HMS Richmond navigates the Panama canal for the first time in 20 years

Seaweed

War Hero
Book Reviewer
#3
Went through in HMS London in 1964 - anchored half way through in the Gatun Lake and turned on the pre-wetting to wash down the paintwork with freshers. Also the pilot who was getting into his boat.
 

Ninja_Stoker

War Hero
Moderator
#7
Always amuses me, the word "navigate" when applied to a canal. The navigation does the navigating for you, not the navigator. Therefore, once you go bows in, there is no alternative other than "to travel a planned route on a desired course". It's one of the few occasions when a navigator should not manage to lose his way. It always leaves me bemused why a ship must additionally carry a pilot to transit a canal.
 

Ninja_Stoker

War Hero
Moderator
#9
The Panama Canal transit is the only occasion a RN Commanding Officer is not culpable if he/she hits something. The Panama Canal Company insists that their Pilots "have" the Ship for the duration of the transit.
If it's their canal, they call the shots, I s'pose. On some levels, it does seem odd that a warship and it's contents are technically under the command of another nation during transit, but at the same time it is odder that someone who doesn't have any experience of that particular ships handling characteristics, is given control.
 

Seaweed

War Hero
Book Reviewer
#10
Some snaps from going through from the Pacific side in HMS Euryalus in 1968:

Balboa bridge at the Pacific entrance:

Panama Balboa Bridge.jpg

For those who haven't been through, these are the 'mules' that take tow the ship though the locks:

Panama Canal 2.jpg

Top of a lock:

Panama Canal 3.jpg

Colour has faded a bit but then so have I.
 

Seadog

War Hero
Moderator
#12
As to why the pilot (?), imagine the effect of a ship ( warship/auxiliary/commercial) having a accident in a narrow or lock. Strategic.

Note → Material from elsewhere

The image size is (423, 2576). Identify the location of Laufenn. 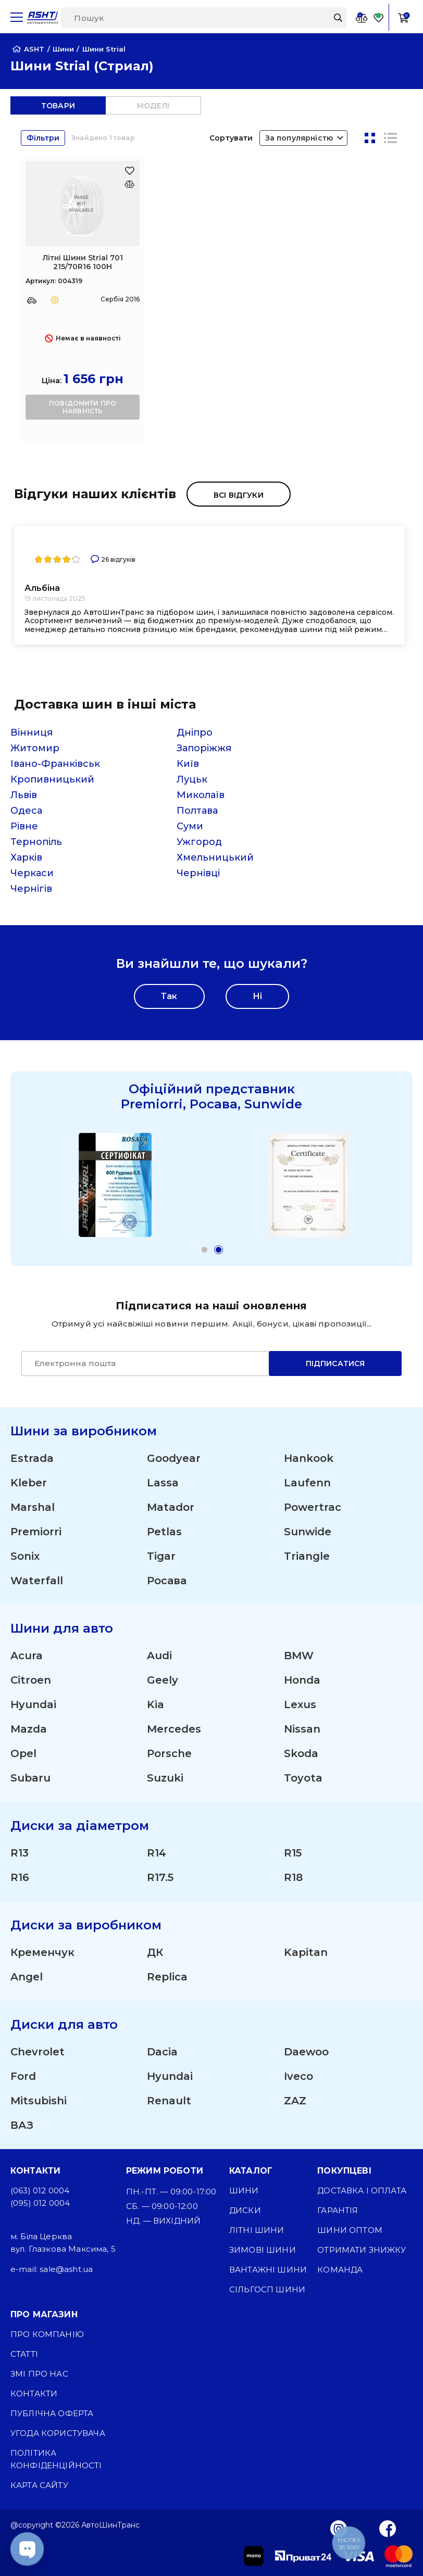
(307, 1482).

I was in a ship behind a cruise ship transiting Pacific - Atlantic and they were on their first ever trip through. Although the hull was < Panamax the bridge wings were a bit generous and there was a bit of a wait while measurements were taken and the vessel was towed at a snail's pace, lest the bridge wings bring the lighting towers down. Slowed the whole week up for the canal authority.

Surprised to see the mensh of guests from the NCA in RICHMOND's release. I know that the NCA are deployed overseas, I just didn't think it was deemed public domain, complete with pictures.
 
#13
Went through on Swiftsure in 86 - on the surface! We were escorted by heavily armed USMC in rigid raiders, as naughty people in the jungle had been taking pot shots at Elmer boats going through.
 

Seadog

War Hero
Moderator
#14
Black cat alert:

I've done 4 transits, the first three when the US had sovereignty. Not convinced that the raiders where crewed by marines, some crew looked a bit lardy but that was a decade after your trip SB.

Spent an extended period in Panama too. Not as shabby as some may think.
 

janner

MIA
Book Reviewer
#15
Had a couple of weeks in Panama City in 1968 on the way back from Singers, it was agreed that it was a good run, not that anyone remembered much about it.
 

Seaweed

War Hero
Book Reviewer
#17
^ circumnavigation was the way to do it, with Christmas in Simonstown. Back via NZ, Fiji, Pearl, San Diego. It's how we won the Cold War. Tough but someone had to do it.
 
#18
There was an Elvis song called 'Guitar Man' where he refers to Panama City and it's all night bars.
Being someone with an inquisitive mind I had to verify that claim...sure enough at 05 dubs we were ushered into an
ajoining room while they swept out and had a general tidy up ready for the new day, then let us back in.